Introduction to PySpark Part 1 – Creating DataFrames and Reading Data from Files
This is the first part in a series I’m putting together as an introduction to PySpark. I find myself looking up a lot as reference so I’ve put this together as a kind of cheatsheet for myself and hopefully it helps others too.
The other parts of this blog post series can be found here:
- Part 1 – Creating Data Frames and Reading Data from Files
- Part 2 – Selecting, Filtering and Sorting Data
- Part 3 – Adding, Updating and Removing Columns
- Part 4 – Summarising Data
- Part 5 – Aggregating Data
The entire table of contents across these posts is here:
- Part 1 – Creating DataFrames and Reading Data from Files
- Creating a DataFrame
- Reading CSV Files as DataFrames
- Reading JSON Files as DataFrames
- Reading Parquet Files as DataFrames
- Reading Data from a SQL DB
- Part 2 – Selecting, Filtering and Sorting Data
- Selecting Columns
- Filtering Rows
- Chaining Conditions
- String Matching
- Matching against a list
- Not (~)
- Filtering on Nulls
- Dropping Duplicates
- Sorting Data
- Part 3 – Adding, Updating and Removing Columns
- Adding Columns
- Summing Two Columns
- expr for Cumulative Sum
- Other Arithmetic Operators
- String Concatenation
- Updating Columns
- Renaming Columns
- Casting Columns
- When…Otherwise
- UDFs
- Filling Nulls
- Removing Columns
- Adding Columns
- Part 4 – Summarising Data
- Summary Statistics (Describe)
- Getting Column max, min, mean, stdev
- Getting Column quantiles
- Counting Rows and Distinct values
- Part 5 – Aggregating Data
- GroupBy
- Pivot
- Windowing
- Time Series Aggregation
- Aggregation
- Windowing
- Joining DataFrames
- Concatenating DataFrames using Union
Creating a DataFrame
Processing of data on Spark is done using a data structure known as a DataFrame and a python API is provided for interacting with these data structures – PySpark. Those familiar with pandas and R will be comfortable working with DataFrames though there are some differences.
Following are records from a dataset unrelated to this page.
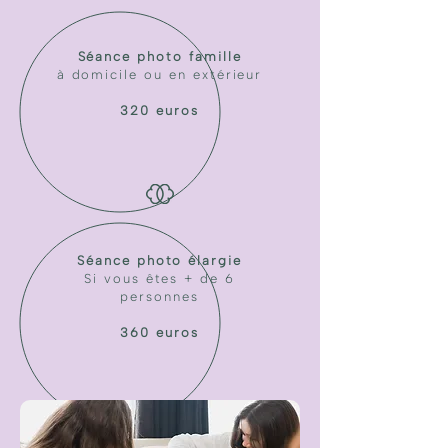
Séance photo famille
à domicile ou en extérieur
320 euros
Séance photo élargie
Si vous êtes + de 6
personnes
360 euros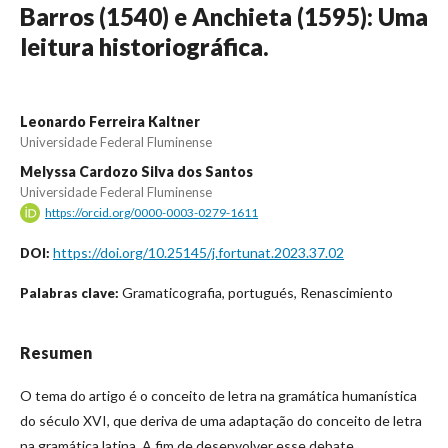
Barros (1540) e Anchieta (1595): Uma
leitura historiográfica.
Leonardo Ferreira Kaltner
Universidade Federal Fluminense
Melyssa Cardozo Silva dos Santos
Universidade Federal Fluminense
https://orcid.org/0000-0003-0279-1611
https://doi.org/10.25145/j.fortunat.2023.37.02
DOI:
Gramaticografia, portugués, Renascimiento
Palabras clave:
Resumen
O tema do artigo é o conceito de letra na gramática humanística
do século XVI, que deriva de uma adaptação do conceito de letra
na gramática latina. A fim de desenvolver esse debate,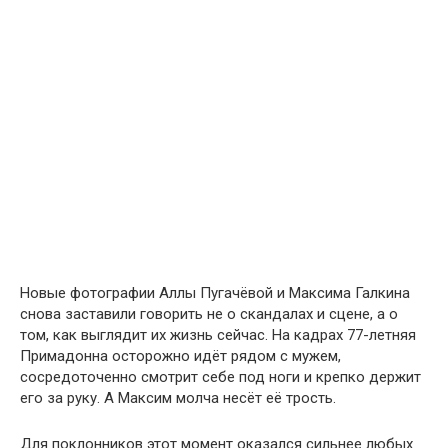
Новые фотографии Аллы Пугачёвой и Максима Галкина
снова заставили говорить не о скандалах и сцене, а о
том, как выглядит их жизнь сейчас. На кадрах 77-летняя
Примадонна осторожно идёт рядом с мужем,
сосредоточенно смотрит себе под ноги и крепко держит
его за руку. А Максим молча несёт её трость.
Для поклонников этот момент оказался сильнее любых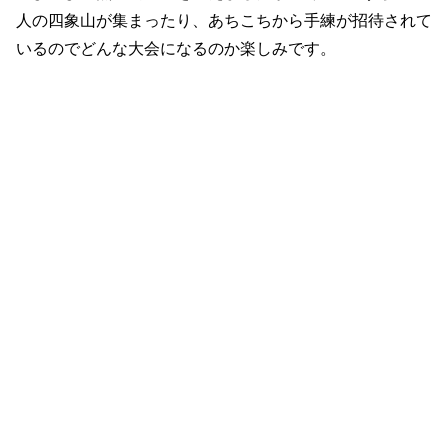
人の四象山が集まったり、あちこちから手練が招待されて
いるのでどんな大会になるのか楽しみです。
前の話
次の話
全話一覧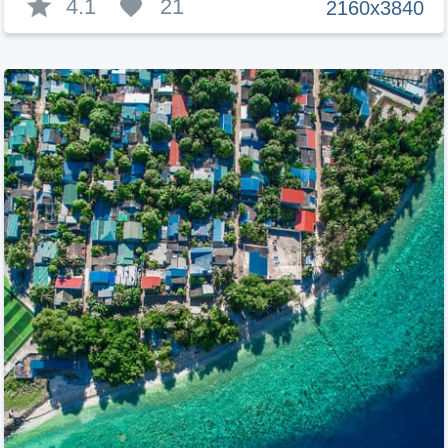
4.1
21
2160x3840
For example, unlike a pandas DataFrame, you don’t have an index of rows as well as columns that you can access to select particular rows as Series objects. However, like a pandas DataFrame, we can index on column names and each column must be of a single data type.
DataFrames are tabular structures and processing is done on these data structures in parallel across the worker nodes of the spark cluster.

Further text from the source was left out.